AI DevelopmentMachine LearningGoogle Vertex AI

Gemini Embedding 2: Google's New Multimodal AI Embedding System

March 11, 2026
10 min read
Gemini Embedding 2 - Google Multimodal AI Embeddings
Share:

On March 10, 2026, Google launched in public preview Gemini Embedding 2, a model that not only generates text embeddings but unifies text, images, audio, video and PDFs into a single vector space. For those of us building semantic search systems or RAG pipelines, this changes the rules of the game considerably.

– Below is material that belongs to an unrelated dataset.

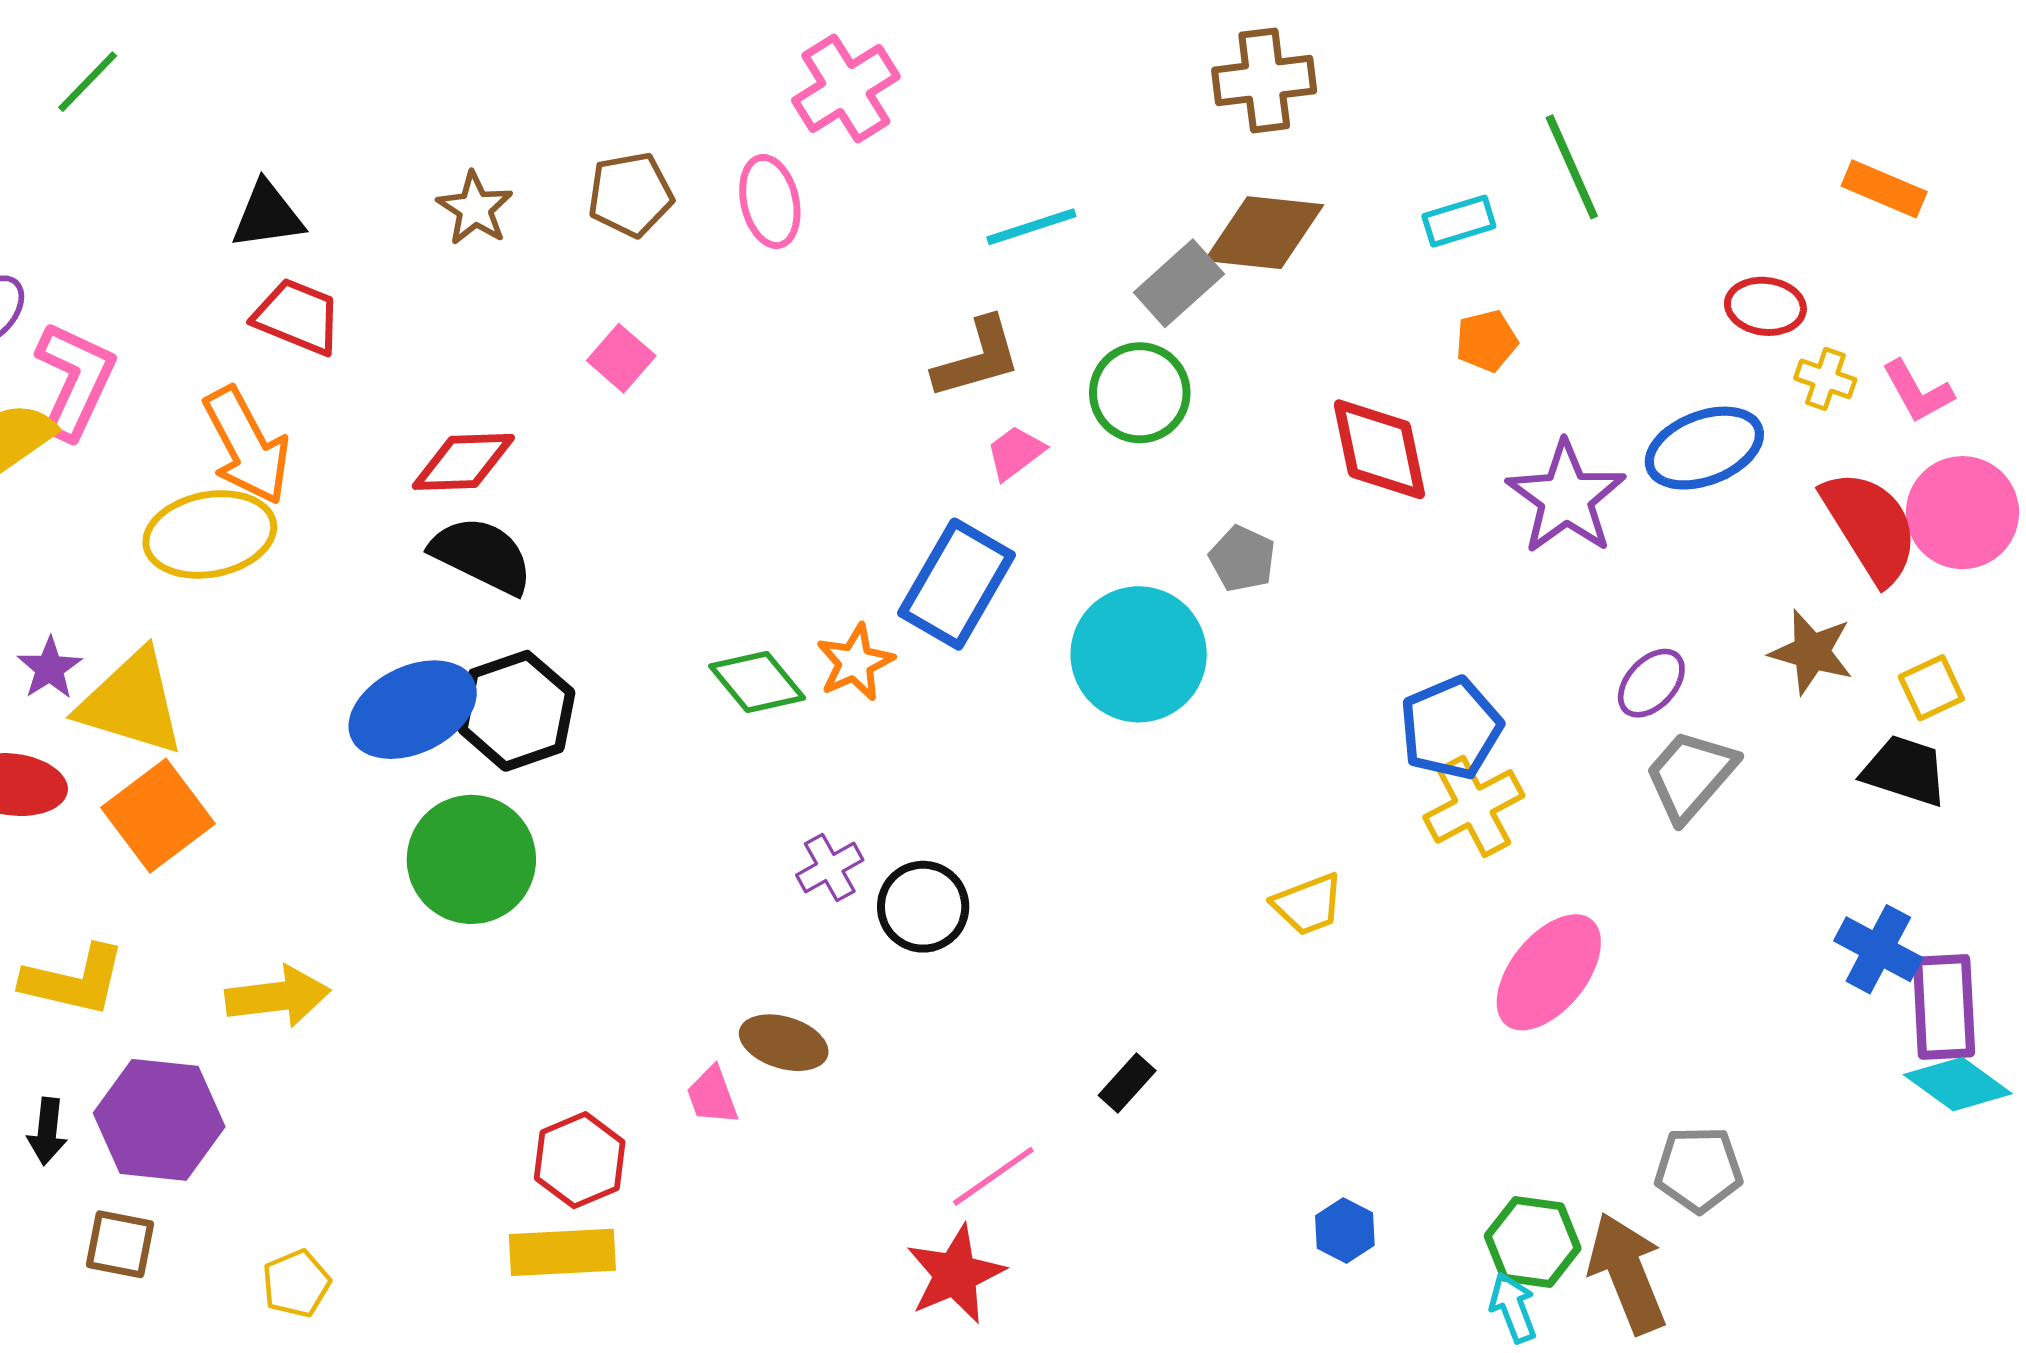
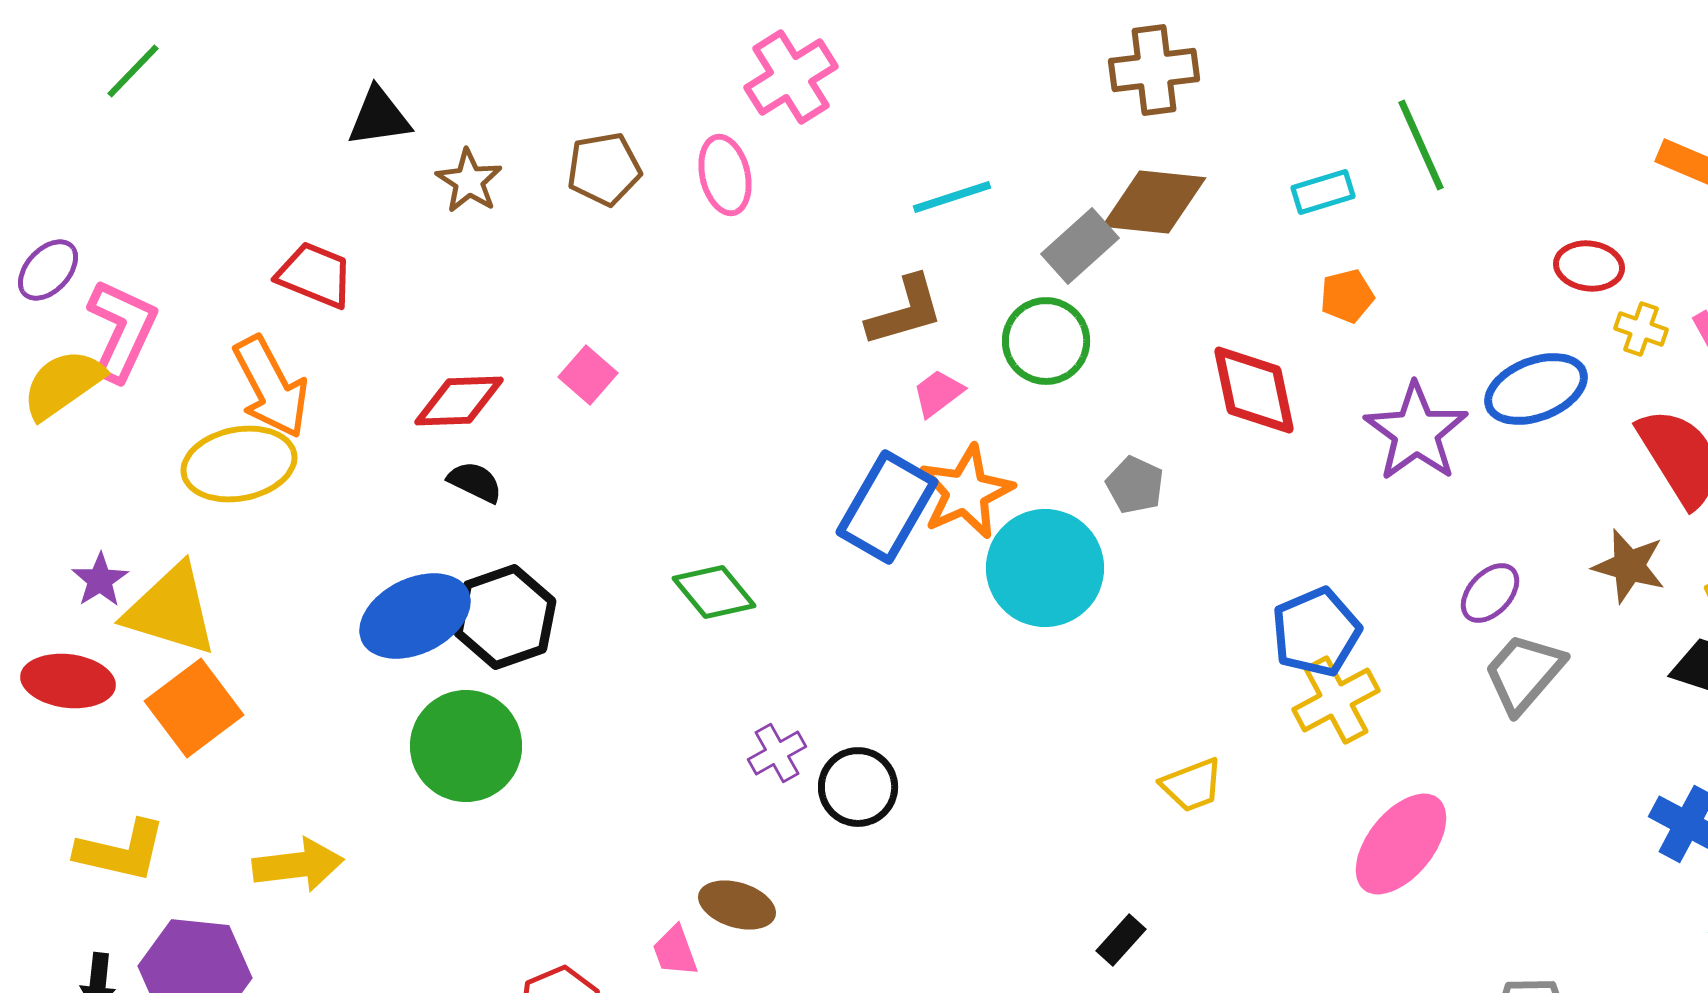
black triangle: (267, 215) -> (379, 117), moved
pink square: (621, 358) -> (588, 375), moved
black semicircle: (482, 555) -> (475, 482), size x0.6
orange star: (855, 662) -> (966, 492), moved, size x1.4
black rectangle: (1127, 1083) -> (1121, 940), moved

In this article I explain from scratch what an embedding is, why it matters, and what makes this new model special.

1. What Is an Embedding?

An embedding is a numerical representation of a piece of data (text, image, audio, etc.) in the form of a high-dimensional vector. The core idea is that elements with similar meaning produce vectors that are close together in that space.

Concrete example

If you pass the phrases "dog" and "hound" through an embeddings model, you will get two vectors very close to each other. In contrast, "dog" and "car" will produce distant vectors.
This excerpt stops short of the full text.